Re: Improving real world performance by moving files closer to their target workloads

Martin Fick <mogulguy@xxxxxxxxx> · Tue, 20 May 2008 10:11:06 -0700 (PDT)

--- Gordan Bobic <gordan@xxxxxxxxxx> wrote:

> > My point was that, as I understood your algorithm,
> > a client would not know which nodes contained a 
> > certain file until all nodes had been 
> > contacted.  So, while the actual bandwidth, even
> > to consult thousands of nodes, might be small 
> > relative to file transfer bandwidth, the client 
> > can't assume it has a complete answer until it
> > gets all the replies, meaning requests to downed 
> > nodes have timed out.
> 
> I agree that waiting for all nodes could be an issue
> in case of downed nodes, and I concur that quorum 
> would be a good work-around.

I think that it might help to stay focused in these
types of discussions.  Luke was concerned with
increasing performance, not reliability.  Yes, the
idea of an AFR like unify translator was brought up,
and it would be neat to be able to have HA and
performance.  However, it might be helpful for now to
deal with these as two separate issues.  

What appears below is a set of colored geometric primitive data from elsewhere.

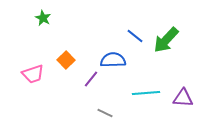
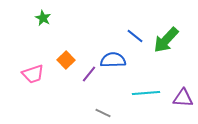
purple line: moved 2 px left, 5 px up
gray line: moved 2 px left
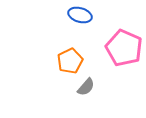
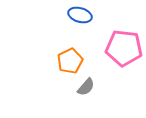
pink pentagon: rotated 18 degrees counterclockwise
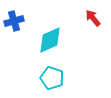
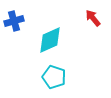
cyan pentagon: moved 2 px right, 1 px up
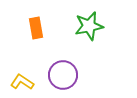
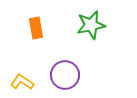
green star: moved 2 px right, 1 px up
purple circle: moved 2 px right
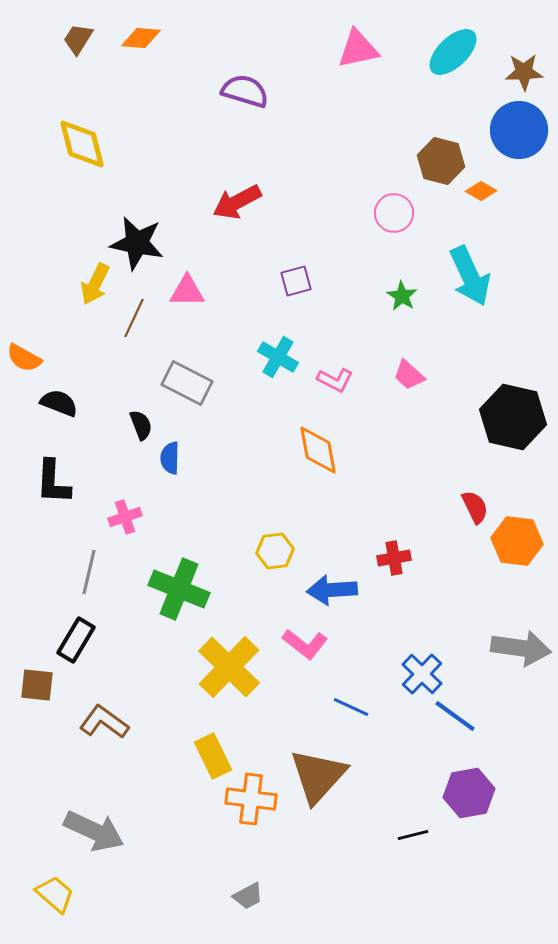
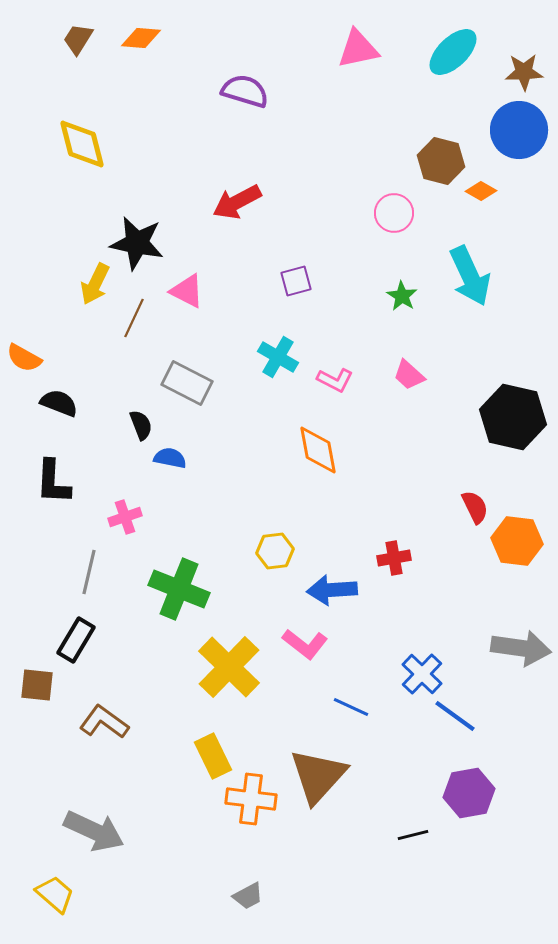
pink triangle at (187, 291): rotated 27 degrees clockwise
blue semicircle at (170, 458): rotated 100 degrees clockwise
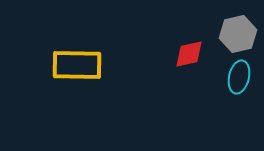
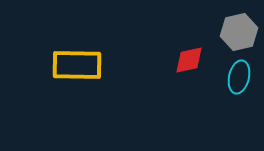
gray hexagon: moved 1 px right, 2 px up
red diamond: moved 6 px down
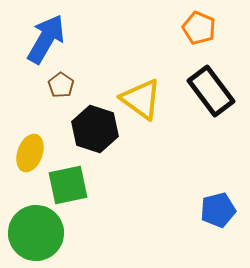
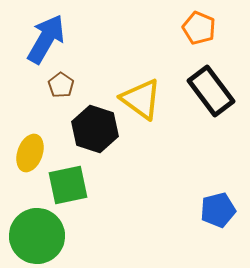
green circle: moved 1 px right, 3 px down
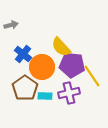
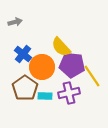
gray arrow: moved 4 px right, 3 px up
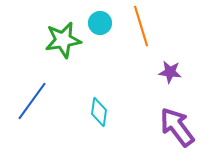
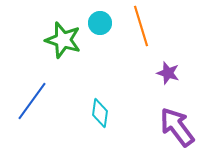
green star: rotated 27 degrees clockwise
purple star: moved 2 px left, 1 px down; rotated 10 degrees clockwise
cyan diamond: moved 1 px right, 1 px down
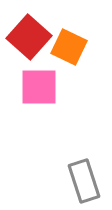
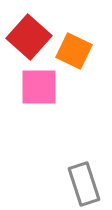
orange square: moved 5 px right, 4 px down
gray rectangle: moved 3 px down
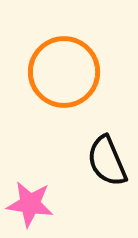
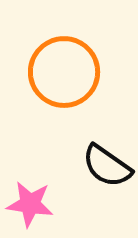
black semicircle: moved 5 px down; rotated 32 degrees counterclockwise
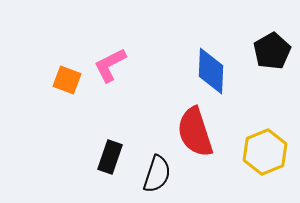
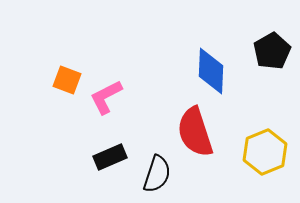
pink L-shape: moved 4 px left, 32 px down
black rectangle: rotated 48 degrees clockwise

Having said that, downed nodes will currently (in the
non migration scenario) affect unify, they will
effectively shutdown the whole cluster.  The current
way to "fix" this is to use AFR underneath unify.  So,
if a unify translator were modified to be able to
migrate files for performance, we are no worse off
than we currently are with the unify translator if one
of those nodes goes down.  

So why try and solve this issue here?  What you really
are talking about is solving AFRs issues, not issues
with the migration solution.  I agree that AFR could
use some enhancements to deal with split brain, but
that seems out of the scope of a migration type
solution aimed at improving performance.  I suggest
that Luke should pursue increasing performance with
migration and making that work well without adding
additional constraints to his problem.

The simplest migration solution is to not tolerate
downed nodes!  If you do not tolerate them, you do not
have locking/split brain types of issues to resolve. 
Simply migrate a file where it is needed and never
leave a copy behind where it can get out of sync.  If
you want HA, install AFR under each subvolume.  If you
want to solve split brain issues with AFR (I hope we
can,) start another thread. :)  Once AFR split brain
issues are resolved in glusterfs, merging AFR and a
Luke's potential merging unify translator should be a
much easier and well defined task!

Cheers,

-Martin